_RECORD SET_
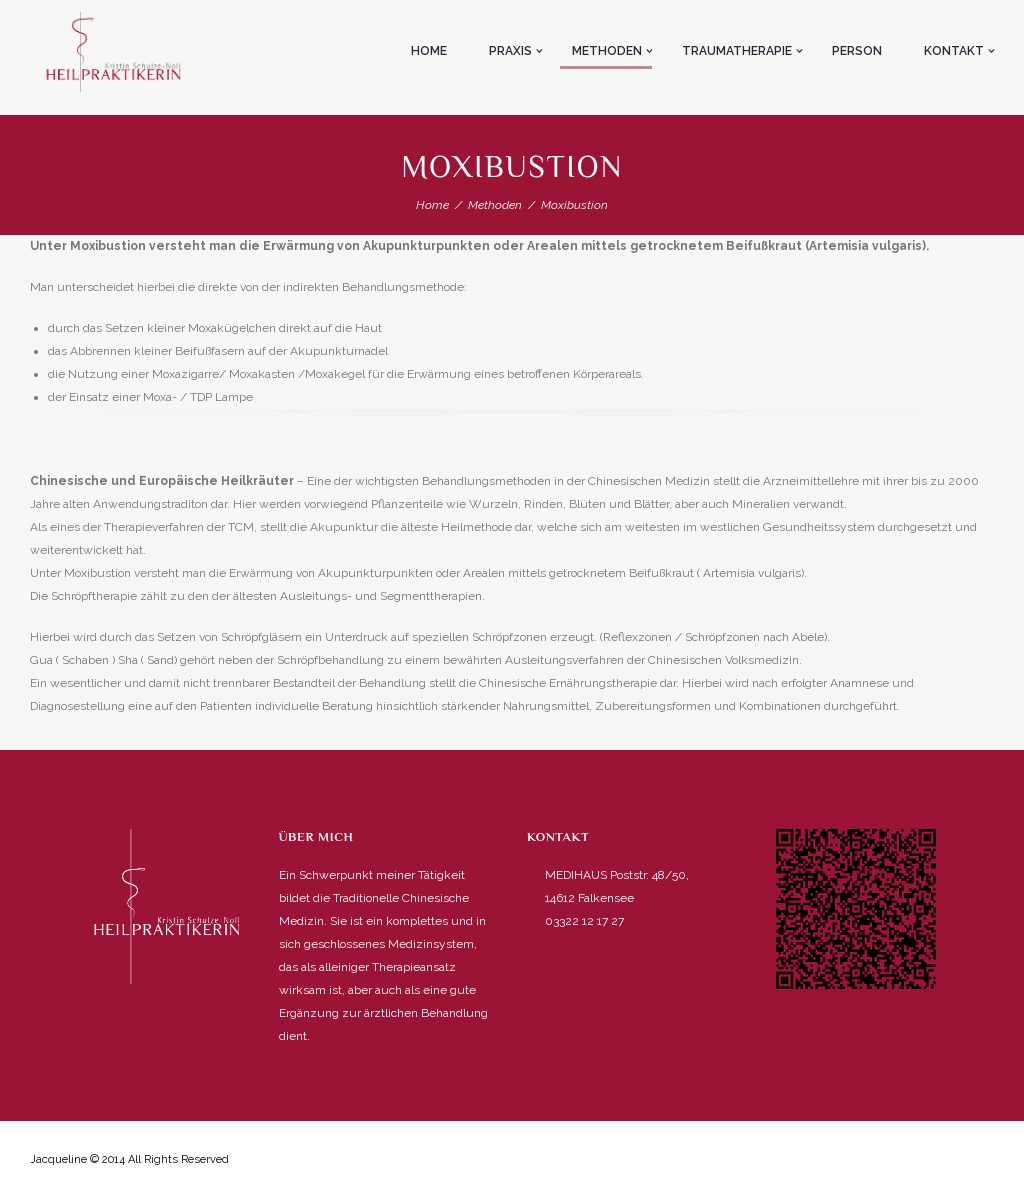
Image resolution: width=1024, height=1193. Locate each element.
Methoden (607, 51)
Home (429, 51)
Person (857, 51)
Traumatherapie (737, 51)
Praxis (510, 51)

...

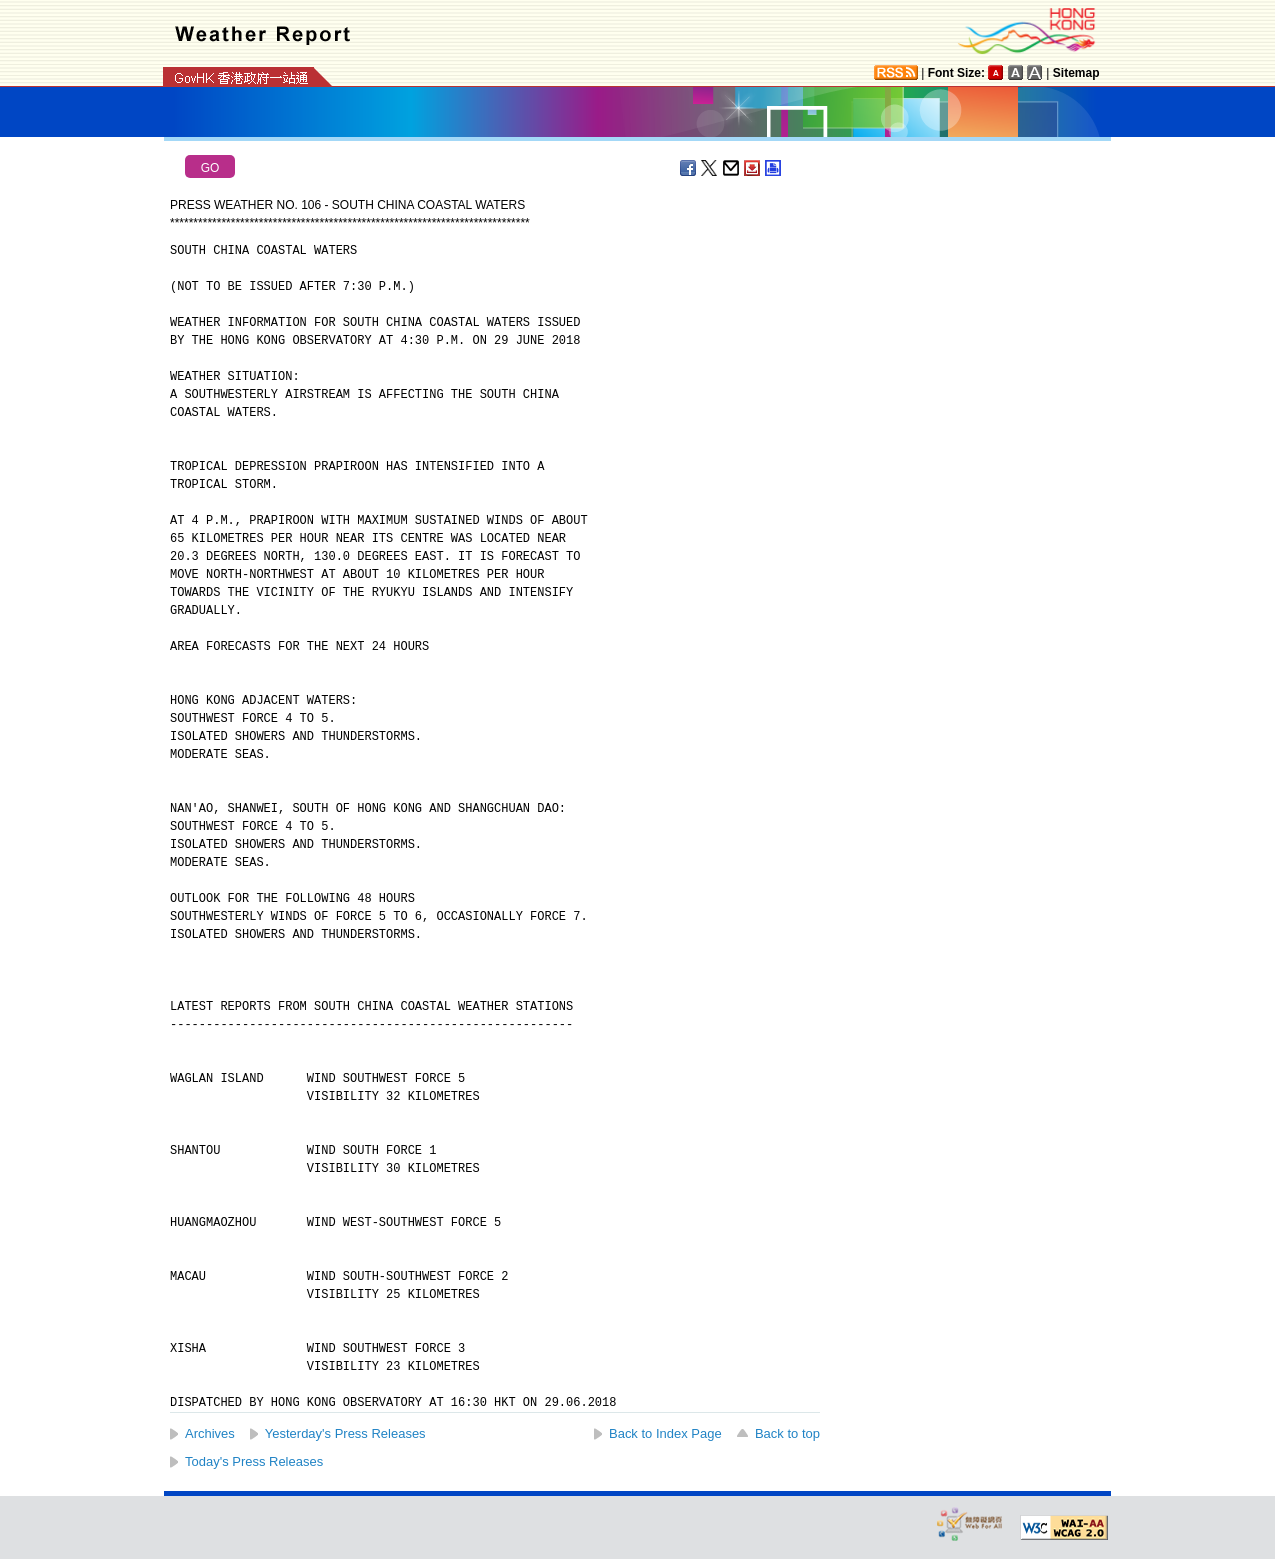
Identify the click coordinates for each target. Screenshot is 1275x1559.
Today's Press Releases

* * *

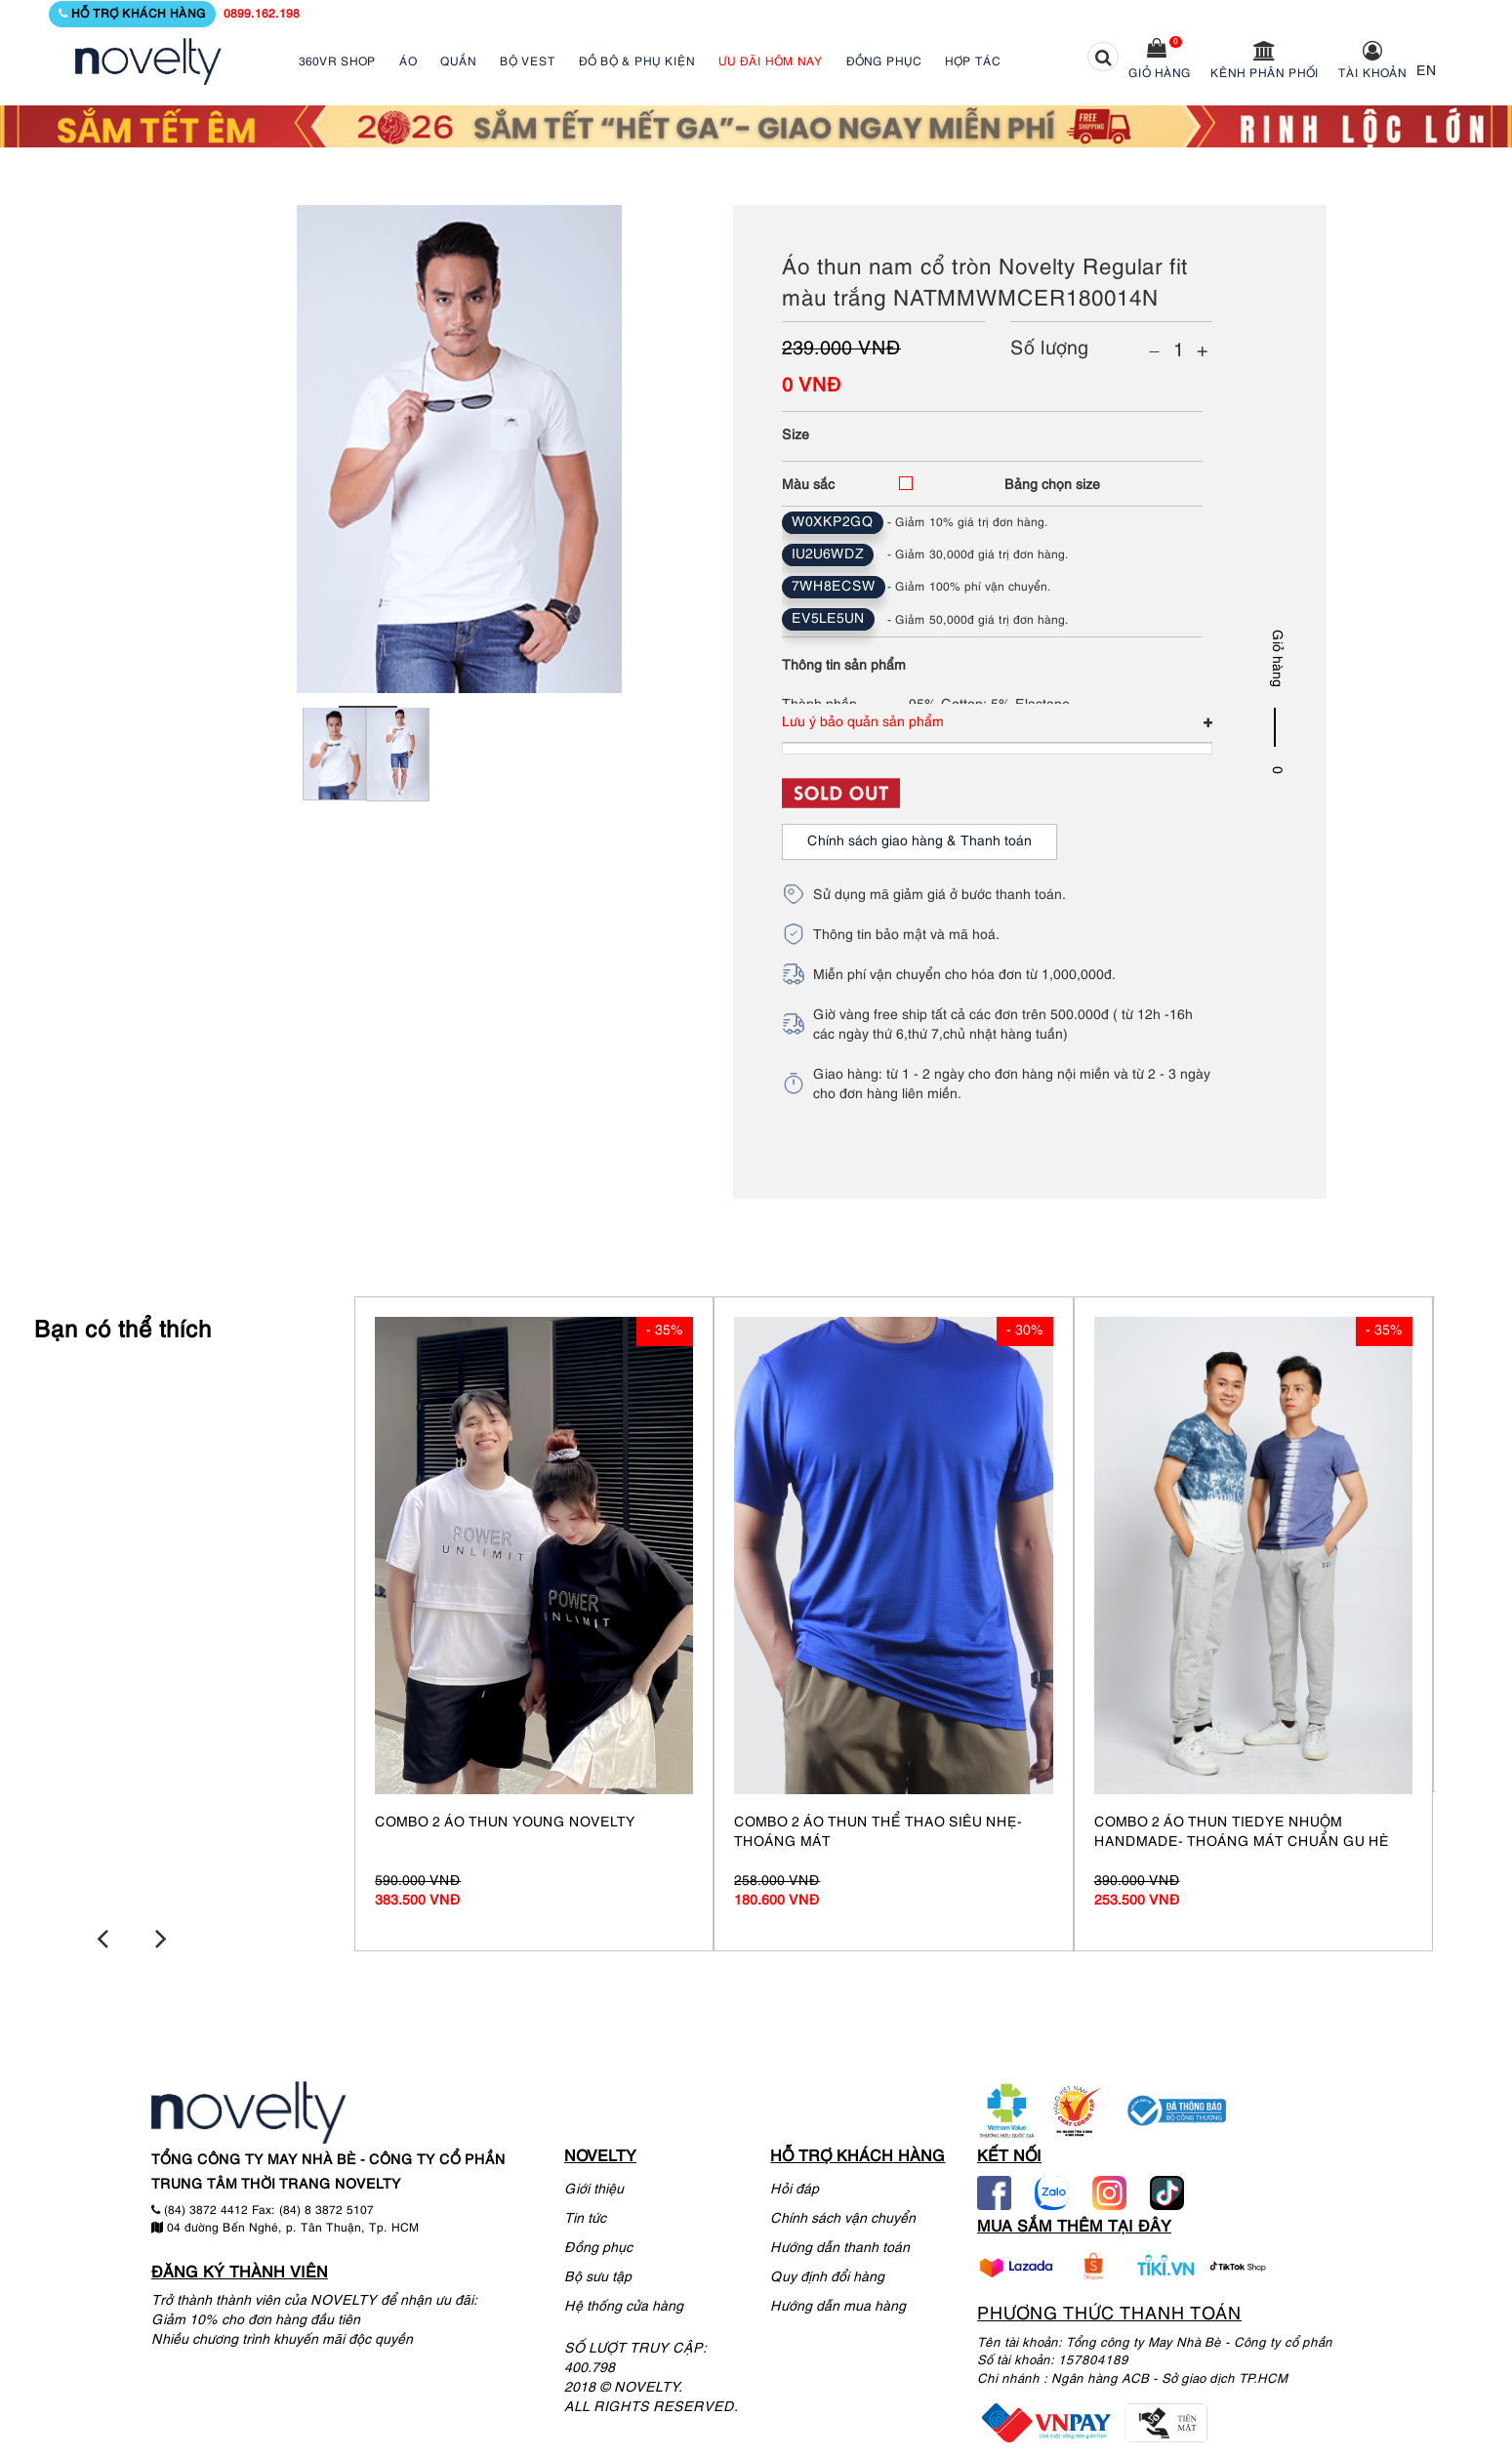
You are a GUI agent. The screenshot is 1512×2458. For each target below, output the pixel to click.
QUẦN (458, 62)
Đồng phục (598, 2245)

_WHAT YOU SHOULD DO_
Retype the entries above exactly, but only from the line containing "Image resolution: width=1024, height=1193." through the line containing "Praxis (510, 51)", both included.

_WRITTEN RESPONSE_
Image resolution: width=1024, height=1193. Locate each element.
Methoden (607, 51)
Home (429, 51)
Person (857, 51)
Traumatherapie (737, 51)
Praxis (510, 51)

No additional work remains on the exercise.